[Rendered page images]
┏━━
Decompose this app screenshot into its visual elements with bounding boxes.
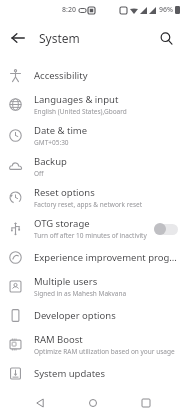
staticText: Off	[34, 169, 44, 178]
button[interactable]: Home	[80, 393, 106, 413]
staticText: Turn off after 10 minutes of inactivity	[34, 231, 147, 240]
staticText: OTG storage	[34, 217, 90, 230]
staticText: Languages & input	[34, 93, 119, 106]
button[interactable]: Date & time	[0, 120, 186, 151]
button[interactable]: Search	[152, 24, 180, 52]
staticText: Reset options	[34, 186, 95, 199]
staticText: Optimize RAM utilization based on your u…	[34, 347, 175, 356]
staticText: 96%	[159, 5, 173, 15]
staticText: Developer options	[34, 309, 116, 322]
staticText: RAM Boost	[34, 333, 83, 346]
staticText: System	[39, 30, 80, 46]
staticText: 8:20	[62, 5, 76, 15]
button[interactable]: Recents	[133, 393, 159, 413]
button[interactable]: Reset options	[0, 182, 186, 213]
button[interactable]: Accessibility	[0, 62, 186, 89]
button[interactable]: Multiple users	[0, 271, 186, 302]
button[interactable]: Experience improvement programs	[0, 244, 186, 271]
button[interactable]: Back	[27, 393, 53, 413]
button[interactable]: RAM Boost	[0, 329, 186, 360]
staticText: Date & time	[34, 124, 88, 137]
staticText: Experience improvement programs	[34, 251, 178, 264]
button[interactable]: System updates	[0, 360, 186, 387]
button[interactable]: Backup	[0, 151, 186, 182]
staticText: GMT+05:30	[34, 138, 69, 147]
button[interactable]: OTG storage	[0, 213, 186, 244]
staticText: Multiple users	[34, 275, 98, 288]
staticText: Signed in as Mahesh Makvana	[34, 289, 127, 298]
button[interactable]: Languages & input	[0, 89, 186, 120]
button[interactable]: Back	[4, 24, 32, 52]
button[interactable]: Developer options	[0, 302, 186, 329]
button[interactable]: OTG storage toggle	[154, 222, 178, 236]
staticText: Accessibility	[34, 69, 88, 82]
staticText: Factory reset, apps & network reset	[34, 200, 143, 209]
staticText: System updates	[34, 367, 105, 380]
staticText: English (United States),Gboard	[34, 107, 127, 116]
staticText: Backup	[34, 155, 67, 168]
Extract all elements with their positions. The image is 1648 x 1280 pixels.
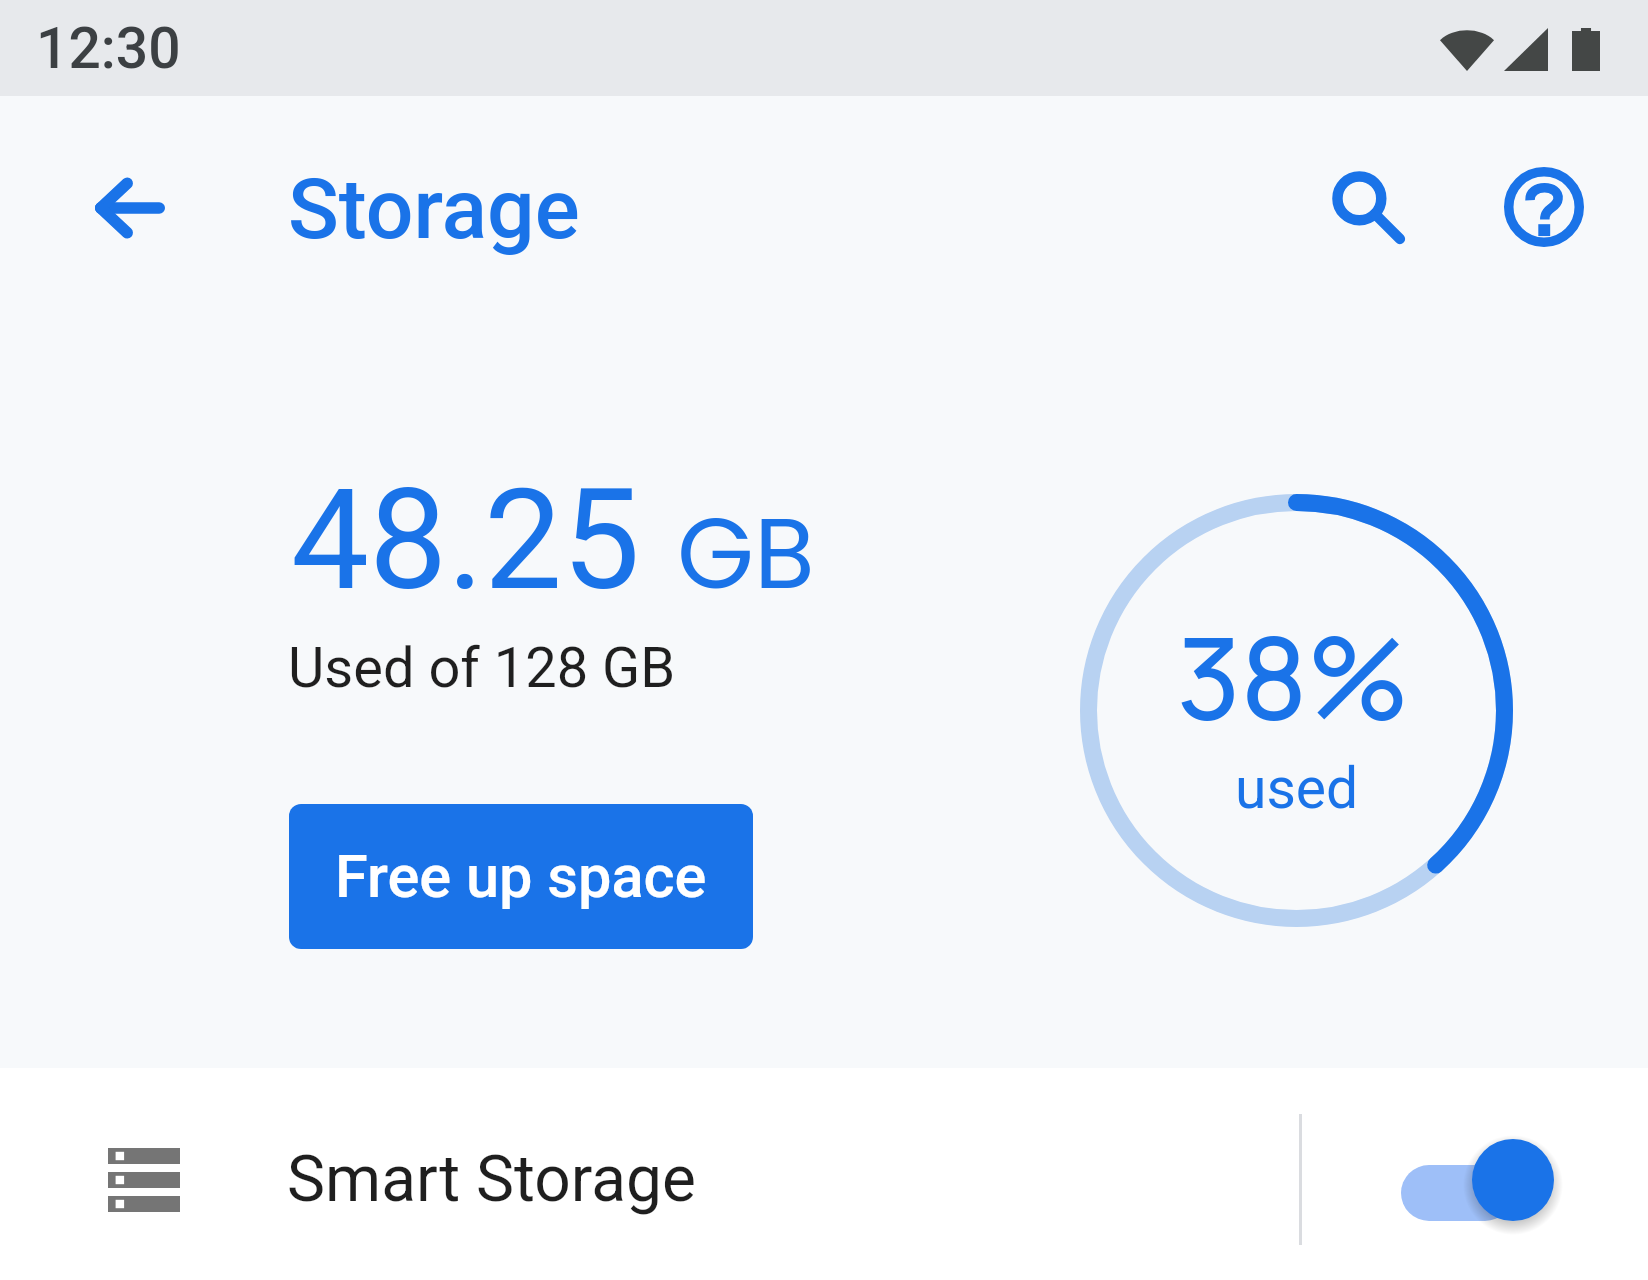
button[interactable]: Free up space (289, 804, 753, 949)
staticText: GB (677, 484, 815, 623)
button[interactable]: Back (72, 150, 188, 266)
staticText: 38% (1177, 599, 1410, 753)
button[interactable]: Smart Storage (0, 1068, 1648, 1280)
staticText: Smart Storage (287, 1142, 696, 1217)
button[interactable]: Help (1486, 149, 1602, 265)
staticText: Free up space (335, 842, 707, 912)
staticText: Used of 128 GB (288, 635, 676, 701)
staticText: used (1235, 755, 1359, 822)
staticText: 48.25 (291, 459, 641, 622)
staticText: Storage (288, 160, 580, 258)
button[interactable]: Smart Storage toggle, on (1401, 1139, 1555, 1221)
staticText: 12:30 (36, 15, 181, 82)
button[interactable]: Search (1310, 149, 1426, 265)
┗━━
The lines sought are those in the data above that include the string "users"; copy each one.

» **Your solution**:
button[interactable]: Multiple users	[0, 271, 186, 302]
staticText: Multiple users	[34, 275, 98, 288]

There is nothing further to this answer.